Recognizing the Emotional State Changes in Human Utterance by a Learning Statistical Method based on Gaussian Mixture Model
Subject Areas : Image, Speech and Signal ProcessingReza Ashrafidoost 1 * , Saeed Setayeshi 2 , Arash Sharifi 3
1 - Department of Computer Science, Science and Research Branch, Islamic Azad University, Tehran, Iran
2 - Amirkabir University of Technology, Tehran, Iran
3 - Department of Computer Science, Science and Research Branch, Islamic Azad University, Tehran, Iran
Keywords: speech processing, Gaussian mixture model, mel frequency cepstral coefficient, emotional states, Pattern Recognition,
Abstract :
Speech is one of the most opulent and instant methods to express emotional characteristics of human beings, which conveys the cognitive and semantic concepts among humans. In this study, a statistical-based method for emotional recognition of speech signals is proposed, and a learning approach is introduced, which is based on the statistical model to classify internal feelings of the utterance.
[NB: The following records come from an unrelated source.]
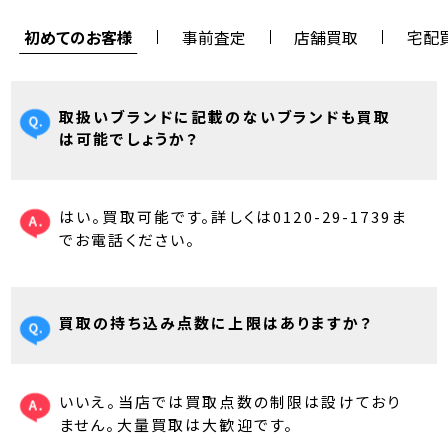
初めてのお客様
事前査定
店舗買取
宅配
取扱いブランドに記載のないブランドも買取
は可能でしょうか？
はい。買取可能です。詳しくは0120-29-1739ま
でお電話ください。
買取の持ち込み点数に上限はありますか？
いいえ。当店では買取点数の制限は設けており
ません。大量買取は大歓迎です。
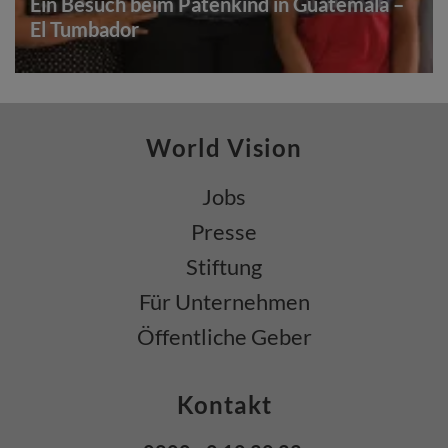
Ein Besuch beim Patenkind in Guatemala –
El Tumbador
World Vision
Jobs
Presse
Stiftung
Für Unternehmen
Öffentliche Geber
Kontakt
This approach analyzes and tracks the emotional state changes trend of speaker during the speech. The proposed method classifies utterance emotions in six standard classes including, boredom, fear, anger, neutral, disgust and sadness. For this purpose, it is applied the renowned speech corpus database, EmoDB, for training phase of the proposed approach. In this process, once the pre-processing tasks are done, the meaningful speech patterns and attributes are extracted by MFCC method, and meticulously selected by SFS method. Then, a statistical classification approach is called and altered to employ as a part of the method. This approach is entitled as the LGMM, which is used to categorize obtained features. Aftermath, with the help of the classification results, it is illustrated the emotional states changes trend to reveal speaker feelings. The proposed model also has been compared with some recent models of emotional speech classification, in which have been used similar methods and materials. Experimental results show an admissible overall recognition rate and stability in classifying the uttered speech in six emotional states, and also the proposed algorithm outperforms the other similar models in classification accuracy rates.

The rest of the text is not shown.